#### [Directions for this task]
Could you return the lines below exactly, from the first line up to and including the line that holds "Task: Click on the 47-2021"?

[Data extracted from a collection]
Segment Open

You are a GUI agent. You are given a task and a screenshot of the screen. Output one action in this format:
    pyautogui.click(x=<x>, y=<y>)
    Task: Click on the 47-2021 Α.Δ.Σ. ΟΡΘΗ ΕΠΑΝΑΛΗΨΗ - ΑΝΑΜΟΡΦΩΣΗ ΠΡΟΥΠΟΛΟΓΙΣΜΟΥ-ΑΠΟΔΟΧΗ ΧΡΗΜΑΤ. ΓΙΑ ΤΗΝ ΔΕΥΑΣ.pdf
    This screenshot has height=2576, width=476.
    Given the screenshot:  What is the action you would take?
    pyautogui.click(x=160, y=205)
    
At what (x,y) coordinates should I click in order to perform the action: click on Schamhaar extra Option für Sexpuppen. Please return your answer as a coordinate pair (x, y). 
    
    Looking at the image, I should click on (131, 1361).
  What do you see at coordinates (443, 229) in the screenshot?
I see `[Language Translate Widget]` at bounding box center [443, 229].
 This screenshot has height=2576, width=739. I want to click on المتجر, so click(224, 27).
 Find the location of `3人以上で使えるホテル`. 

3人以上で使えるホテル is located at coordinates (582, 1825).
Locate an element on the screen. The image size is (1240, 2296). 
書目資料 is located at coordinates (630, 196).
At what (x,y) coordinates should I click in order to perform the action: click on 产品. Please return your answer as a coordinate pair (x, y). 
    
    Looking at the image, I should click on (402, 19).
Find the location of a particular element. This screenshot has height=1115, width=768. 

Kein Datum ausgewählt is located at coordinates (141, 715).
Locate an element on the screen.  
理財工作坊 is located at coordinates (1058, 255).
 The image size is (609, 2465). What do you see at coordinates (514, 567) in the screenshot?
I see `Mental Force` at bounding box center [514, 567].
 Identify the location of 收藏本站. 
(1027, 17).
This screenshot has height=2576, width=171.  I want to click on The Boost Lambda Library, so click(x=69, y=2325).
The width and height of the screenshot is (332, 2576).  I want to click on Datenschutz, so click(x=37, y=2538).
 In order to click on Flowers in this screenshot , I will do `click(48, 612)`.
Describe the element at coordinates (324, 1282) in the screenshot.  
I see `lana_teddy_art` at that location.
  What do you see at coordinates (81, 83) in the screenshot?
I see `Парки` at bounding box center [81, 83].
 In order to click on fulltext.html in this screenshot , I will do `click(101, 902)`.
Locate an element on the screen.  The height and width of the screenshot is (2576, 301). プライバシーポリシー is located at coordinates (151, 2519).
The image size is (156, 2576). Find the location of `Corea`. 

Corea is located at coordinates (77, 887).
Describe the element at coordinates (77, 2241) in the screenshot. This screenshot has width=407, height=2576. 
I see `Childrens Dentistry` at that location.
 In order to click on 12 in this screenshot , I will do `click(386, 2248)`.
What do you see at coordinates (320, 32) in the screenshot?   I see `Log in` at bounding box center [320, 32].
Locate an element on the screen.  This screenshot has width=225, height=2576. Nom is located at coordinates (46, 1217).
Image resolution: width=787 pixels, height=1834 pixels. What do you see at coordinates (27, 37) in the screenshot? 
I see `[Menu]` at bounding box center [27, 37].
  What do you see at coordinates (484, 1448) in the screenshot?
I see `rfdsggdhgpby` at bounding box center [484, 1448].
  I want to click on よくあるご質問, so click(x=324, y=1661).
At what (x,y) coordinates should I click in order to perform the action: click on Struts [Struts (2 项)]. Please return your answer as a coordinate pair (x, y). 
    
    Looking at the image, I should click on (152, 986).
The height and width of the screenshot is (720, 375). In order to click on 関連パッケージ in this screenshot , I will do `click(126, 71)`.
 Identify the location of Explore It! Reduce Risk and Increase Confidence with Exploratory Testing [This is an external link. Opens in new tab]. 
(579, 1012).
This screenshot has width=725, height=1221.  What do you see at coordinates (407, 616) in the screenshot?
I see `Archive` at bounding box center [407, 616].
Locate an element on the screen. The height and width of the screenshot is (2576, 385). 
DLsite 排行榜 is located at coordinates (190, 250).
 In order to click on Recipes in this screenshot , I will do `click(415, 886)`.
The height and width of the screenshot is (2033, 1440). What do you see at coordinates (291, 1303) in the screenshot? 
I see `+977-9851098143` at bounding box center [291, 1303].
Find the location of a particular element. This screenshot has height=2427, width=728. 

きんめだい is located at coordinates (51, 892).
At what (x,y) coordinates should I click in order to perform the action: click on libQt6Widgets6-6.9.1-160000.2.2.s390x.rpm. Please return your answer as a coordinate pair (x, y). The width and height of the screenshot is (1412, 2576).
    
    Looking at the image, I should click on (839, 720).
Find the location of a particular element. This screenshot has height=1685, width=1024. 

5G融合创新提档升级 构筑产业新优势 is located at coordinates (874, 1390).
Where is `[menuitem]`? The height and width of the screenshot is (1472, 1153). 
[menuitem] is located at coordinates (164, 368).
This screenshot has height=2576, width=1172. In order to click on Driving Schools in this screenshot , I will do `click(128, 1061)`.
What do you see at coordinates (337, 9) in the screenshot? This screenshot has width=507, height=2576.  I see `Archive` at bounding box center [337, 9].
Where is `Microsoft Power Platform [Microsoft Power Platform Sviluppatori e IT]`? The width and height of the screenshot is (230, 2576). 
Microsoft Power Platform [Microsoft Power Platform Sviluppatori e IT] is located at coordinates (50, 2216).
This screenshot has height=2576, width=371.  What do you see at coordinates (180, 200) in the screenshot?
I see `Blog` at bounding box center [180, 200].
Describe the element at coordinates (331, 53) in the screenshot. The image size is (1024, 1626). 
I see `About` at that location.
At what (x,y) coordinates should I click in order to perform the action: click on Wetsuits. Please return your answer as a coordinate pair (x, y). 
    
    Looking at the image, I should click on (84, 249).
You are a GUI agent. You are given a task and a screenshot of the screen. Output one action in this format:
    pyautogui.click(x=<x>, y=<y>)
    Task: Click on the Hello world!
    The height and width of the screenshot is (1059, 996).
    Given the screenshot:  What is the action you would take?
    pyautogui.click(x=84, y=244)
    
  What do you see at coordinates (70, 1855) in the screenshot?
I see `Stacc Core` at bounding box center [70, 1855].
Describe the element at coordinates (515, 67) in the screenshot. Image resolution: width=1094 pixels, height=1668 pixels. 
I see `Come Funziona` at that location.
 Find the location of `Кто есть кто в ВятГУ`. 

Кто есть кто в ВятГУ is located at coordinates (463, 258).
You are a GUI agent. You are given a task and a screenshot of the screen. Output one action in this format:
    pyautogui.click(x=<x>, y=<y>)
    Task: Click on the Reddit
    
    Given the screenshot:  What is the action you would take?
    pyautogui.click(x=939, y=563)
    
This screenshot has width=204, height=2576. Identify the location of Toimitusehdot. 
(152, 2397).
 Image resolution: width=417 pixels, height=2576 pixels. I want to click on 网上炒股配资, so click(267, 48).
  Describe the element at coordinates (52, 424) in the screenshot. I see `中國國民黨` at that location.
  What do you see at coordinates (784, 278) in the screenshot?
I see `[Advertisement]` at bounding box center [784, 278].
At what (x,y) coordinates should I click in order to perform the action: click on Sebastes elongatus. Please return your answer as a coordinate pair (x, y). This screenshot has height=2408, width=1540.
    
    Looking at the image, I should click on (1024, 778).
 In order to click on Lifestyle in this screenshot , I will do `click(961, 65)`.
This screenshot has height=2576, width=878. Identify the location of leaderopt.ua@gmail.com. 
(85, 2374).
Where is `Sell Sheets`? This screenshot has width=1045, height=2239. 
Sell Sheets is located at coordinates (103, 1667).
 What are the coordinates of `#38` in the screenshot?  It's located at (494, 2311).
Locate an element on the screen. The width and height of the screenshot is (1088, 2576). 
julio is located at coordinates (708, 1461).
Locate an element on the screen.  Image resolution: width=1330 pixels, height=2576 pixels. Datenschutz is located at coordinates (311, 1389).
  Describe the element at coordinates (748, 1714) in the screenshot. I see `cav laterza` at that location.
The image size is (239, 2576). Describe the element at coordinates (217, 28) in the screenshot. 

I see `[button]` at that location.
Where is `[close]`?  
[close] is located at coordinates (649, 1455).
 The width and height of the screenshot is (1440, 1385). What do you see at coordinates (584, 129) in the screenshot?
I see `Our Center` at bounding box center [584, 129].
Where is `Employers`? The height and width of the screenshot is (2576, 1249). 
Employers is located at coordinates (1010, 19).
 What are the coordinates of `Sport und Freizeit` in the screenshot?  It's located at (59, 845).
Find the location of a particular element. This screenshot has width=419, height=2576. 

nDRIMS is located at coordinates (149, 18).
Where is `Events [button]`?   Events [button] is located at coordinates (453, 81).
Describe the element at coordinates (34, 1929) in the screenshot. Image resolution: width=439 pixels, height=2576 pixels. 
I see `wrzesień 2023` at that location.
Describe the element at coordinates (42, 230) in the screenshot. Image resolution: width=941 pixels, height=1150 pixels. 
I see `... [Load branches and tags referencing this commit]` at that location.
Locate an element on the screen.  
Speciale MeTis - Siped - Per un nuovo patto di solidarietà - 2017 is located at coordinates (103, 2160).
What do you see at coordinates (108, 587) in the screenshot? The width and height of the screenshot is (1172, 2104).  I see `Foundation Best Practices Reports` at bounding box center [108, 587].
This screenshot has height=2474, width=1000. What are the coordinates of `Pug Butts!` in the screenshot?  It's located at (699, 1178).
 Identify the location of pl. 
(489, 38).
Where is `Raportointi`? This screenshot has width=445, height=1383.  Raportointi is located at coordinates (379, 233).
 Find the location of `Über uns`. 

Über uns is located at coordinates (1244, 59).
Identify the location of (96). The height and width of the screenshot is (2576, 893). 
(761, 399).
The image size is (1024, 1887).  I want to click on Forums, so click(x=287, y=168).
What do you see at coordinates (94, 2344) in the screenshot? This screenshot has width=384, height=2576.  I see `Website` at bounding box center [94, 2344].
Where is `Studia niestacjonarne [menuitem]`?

Segment Closed

#### [Written answer]
You are a GUI agent. You are given a task and a screenshot of the screen. Output one action in this format:
    pyautogui.click(x=<x>, y=<y>)
    Task: Click on the 47-2021 Α.Δ.Σ. ΟΡΘΗ ΕΠΑΝΑΛΗΨΗ - ΑΝΑΜΟΡΦΩΣΗ ΠΡΟΥΠΟΛΟΓΙΣΜΟΥ-ΑΠΟΔΟΧΗ ΧΡΗΜΑΤ. ΓΙΑ ΤΗΝ ΔΕΥΑΣ.pdf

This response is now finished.